- Data extracts -

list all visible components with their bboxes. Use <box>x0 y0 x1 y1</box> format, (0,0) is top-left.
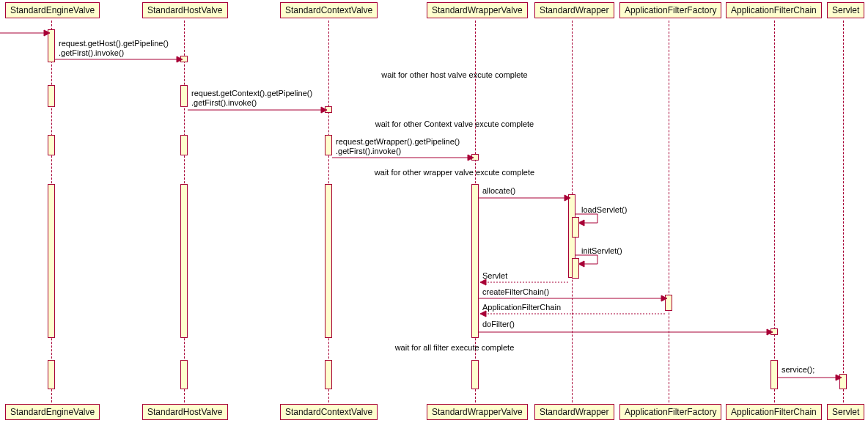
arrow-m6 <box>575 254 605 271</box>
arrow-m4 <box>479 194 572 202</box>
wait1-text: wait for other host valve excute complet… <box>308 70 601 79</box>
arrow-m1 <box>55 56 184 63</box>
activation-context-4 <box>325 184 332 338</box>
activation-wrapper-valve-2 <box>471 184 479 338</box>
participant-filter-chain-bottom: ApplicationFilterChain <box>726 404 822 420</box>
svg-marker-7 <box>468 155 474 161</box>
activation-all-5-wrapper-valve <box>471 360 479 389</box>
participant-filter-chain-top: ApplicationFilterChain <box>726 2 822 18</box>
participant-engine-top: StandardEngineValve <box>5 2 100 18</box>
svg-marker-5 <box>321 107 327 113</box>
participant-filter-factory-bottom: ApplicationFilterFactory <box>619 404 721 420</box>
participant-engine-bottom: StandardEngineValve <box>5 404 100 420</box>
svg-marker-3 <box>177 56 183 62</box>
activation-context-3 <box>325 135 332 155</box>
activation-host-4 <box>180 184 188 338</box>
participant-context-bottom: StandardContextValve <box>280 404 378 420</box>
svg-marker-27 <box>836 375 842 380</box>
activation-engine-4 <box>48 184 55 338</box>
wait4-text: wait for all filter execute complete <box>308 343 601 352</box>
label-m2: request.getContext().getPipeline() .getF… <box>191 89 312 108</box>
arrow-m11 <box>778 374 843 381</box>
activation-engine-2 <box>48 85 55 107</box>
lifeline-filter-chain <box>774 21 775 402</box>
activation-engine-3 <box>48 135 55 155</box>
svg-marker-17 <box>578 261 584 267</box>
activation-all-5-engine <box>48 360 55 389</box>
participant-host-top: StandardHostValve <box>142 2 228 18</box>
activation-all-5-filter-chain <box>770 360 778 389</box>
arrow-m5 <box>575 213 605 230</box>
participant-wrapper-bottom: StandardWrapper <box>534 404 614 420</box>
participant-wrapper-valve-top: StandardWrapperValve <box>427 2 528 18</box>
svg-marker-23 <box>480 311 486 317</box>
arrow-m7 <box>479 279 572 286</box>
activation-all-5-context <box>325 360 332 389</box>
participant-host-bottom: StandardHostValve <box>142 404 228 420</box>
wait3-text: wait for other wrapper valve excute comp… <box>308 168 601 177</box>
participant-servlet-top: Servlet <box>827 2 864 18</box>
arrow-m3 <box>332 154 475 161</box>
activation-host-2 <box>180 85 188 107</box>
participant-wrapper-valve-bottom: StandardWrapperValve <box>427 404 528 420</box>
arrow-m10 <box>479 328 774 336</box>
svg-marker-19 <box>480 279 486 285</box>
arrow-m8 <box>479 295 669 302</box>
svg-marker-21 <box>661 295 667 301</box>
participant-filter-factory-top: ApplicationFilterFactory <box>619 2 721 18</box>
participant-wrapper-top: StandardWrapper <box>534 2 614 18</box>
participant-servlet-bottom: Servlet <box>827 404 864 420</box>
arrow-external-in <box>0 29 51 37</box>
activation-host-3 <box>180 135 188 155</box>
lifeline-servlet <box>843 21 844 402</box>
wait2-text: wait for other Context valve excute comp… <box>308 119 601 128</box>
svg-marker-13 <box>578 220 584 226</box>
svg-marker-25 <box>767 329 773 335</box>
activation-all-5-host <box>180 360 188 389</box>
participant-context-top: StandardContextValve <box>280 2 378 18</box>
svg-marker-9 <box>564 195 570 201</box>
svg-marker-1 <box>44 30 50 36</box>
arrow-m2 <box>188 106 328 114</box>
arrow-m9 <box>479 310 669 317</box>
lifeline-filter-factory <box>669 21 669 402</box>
...
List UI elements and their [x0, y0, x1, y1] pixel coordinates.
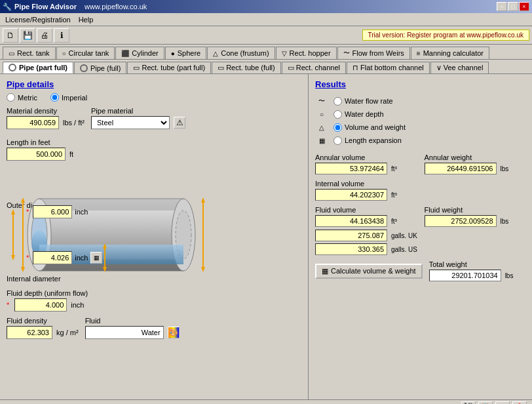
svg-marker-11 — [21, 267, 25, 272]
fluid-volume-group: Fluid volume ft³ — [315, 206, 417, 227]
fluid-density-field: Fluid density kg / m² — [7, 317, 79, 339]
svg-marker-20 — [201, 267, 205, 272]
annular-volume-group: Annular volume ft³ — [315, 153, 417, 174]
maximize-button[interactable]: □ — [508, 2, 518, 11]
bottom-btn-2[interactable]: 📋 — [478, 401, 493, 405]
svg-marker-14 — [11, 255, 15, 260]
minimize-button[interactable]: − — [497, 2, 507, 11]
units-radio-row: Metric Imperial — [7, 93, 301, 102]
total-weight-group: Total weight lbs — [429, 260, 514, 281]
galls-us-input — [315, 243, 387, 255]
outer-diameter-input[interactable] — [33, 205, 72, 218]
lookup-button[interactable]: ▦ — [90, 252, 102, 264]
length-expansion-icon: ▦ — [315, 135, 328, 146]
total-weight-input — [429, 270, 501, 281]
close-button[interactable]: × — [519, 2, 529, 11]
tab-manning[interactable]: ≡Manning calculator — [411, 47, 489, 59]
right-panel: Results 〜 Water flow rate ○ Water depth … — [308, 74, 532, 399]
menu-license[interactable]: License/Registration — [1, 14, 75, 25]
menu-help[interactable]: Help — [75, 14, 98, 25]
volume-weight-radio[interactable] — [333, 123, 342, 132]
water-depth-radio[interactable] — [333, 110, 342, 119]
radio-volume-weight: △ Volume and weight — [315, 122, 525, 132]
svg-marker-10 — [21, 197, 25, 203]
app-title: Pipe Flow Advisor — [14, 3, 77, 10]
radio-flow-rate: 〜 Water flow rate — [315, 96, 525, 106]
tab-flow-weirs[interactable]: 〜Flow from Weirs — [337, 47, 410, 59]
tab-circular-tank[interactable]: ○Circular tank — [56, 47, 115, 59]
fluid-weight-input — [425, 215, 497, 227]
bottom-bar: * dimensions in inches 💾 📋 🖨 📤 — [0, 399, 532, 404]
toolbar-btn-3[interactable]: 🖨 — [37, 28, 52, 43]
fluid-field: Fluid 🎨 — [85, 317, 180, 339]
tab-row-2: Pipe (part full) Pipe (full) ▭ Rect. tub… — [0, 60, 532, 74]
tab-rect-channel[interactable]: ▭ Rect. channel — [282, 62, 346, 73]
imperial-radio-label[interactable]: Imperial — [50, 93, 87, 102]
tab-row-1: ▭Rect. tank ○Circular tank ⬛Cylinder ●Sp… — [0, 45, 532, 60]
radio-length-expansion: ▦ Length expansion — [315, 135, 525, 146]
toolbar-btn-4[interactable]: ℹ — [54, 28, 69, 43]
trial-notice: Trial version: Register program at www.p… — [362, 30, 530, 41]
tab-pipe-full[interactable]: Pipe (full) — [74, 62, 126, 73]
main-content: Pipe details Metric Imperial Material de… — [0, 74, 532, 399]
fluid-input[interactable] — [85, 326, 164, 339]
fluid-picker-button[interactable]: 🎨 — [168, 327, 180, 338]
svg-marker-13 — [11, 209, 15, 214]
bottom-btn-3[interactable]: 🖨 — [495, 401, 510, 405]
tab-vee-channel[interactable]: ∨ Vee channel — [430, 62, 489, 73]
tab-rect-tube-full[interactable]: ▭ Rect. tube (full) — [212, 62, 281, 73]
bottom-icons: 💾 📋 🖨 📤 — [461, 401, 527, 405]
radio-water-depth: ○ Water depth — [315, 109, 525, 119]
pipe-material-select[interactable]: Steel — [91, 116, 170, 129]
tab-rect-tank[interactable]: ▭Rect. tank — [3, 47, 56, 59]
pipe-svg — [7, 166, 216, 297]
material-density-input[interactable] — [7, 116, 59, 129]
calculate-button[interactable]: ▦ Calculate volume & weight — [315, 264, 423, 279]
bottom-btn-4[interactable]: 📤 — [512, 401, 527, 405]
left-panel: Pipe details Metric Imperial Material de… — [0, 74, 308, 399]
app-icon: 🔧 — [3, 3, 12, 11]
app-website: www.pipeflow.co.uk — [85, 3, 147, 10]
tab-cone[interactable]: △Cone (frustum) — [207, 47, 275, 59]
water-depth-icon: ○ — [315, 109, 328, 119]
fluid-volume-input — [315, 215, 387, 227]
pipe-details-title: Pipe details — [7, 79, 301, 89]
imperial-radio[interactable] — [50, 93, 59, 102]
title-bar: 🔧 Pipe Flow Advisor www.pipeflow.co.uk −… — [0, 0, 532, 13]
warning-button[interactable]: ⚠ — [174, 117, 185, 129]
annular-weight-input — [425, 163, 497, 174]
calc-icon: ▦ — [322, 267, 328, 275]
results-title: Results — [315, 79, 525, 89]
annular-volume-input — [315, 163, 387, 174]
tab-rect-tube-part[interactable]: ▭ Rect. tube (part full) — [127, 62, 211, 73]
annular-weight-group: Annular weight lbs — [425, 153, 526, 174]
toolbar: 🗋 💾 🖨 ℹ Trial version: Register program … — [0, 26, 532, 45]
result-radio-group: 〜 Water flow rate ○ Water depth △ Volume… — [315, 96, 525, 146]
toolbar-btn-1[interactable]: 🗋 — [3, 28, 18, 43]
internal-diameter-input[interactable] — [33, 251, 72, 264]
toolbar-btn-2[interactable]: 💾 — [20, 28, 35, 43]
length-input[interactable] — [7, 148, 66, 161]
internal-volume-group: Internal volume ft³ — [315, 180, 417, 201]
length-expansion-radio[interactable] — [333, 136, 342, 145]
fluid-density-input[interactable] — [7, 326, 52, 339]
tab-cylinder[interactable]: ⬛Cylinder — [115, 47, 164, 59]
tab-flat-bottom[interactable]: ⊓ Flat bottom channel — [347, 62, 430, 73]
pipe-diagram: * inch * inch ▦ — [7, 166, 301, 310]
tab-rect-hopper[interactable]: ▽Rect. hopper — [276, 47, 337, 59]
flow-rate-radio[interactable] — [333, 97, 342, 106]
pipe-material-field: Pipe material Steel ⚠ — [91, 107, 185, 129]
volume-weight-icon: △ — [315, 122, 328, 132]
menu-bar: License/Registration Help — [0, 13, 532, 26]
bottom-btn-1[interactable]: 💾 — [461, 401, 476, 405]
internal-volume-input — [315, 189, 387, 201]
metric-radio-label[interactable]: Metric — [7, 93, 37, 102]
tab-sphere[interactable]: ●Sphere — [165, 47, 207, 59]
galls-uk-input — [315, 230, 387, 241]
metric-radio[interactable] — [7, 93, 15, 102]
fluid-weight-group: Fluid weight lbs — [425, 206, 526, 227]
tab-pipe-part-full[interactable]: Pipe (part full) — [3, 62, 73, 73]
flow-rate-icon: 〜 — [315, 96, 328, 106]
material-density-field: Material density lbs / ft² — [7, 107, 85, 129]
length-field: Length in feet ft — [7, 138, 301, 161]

- Required action -
Find every line in the records that has the word "label". Copy those lines.

- Exercise response -
label-m2: request.getContext().getPipeline() .getF… <box>191 89 312 108</box>
imperial-radio-label[interactable]: Imperial — [50, 93, 87, 102]
metric-radio-label[interactable]: Metric — [7, 93, 37, 102]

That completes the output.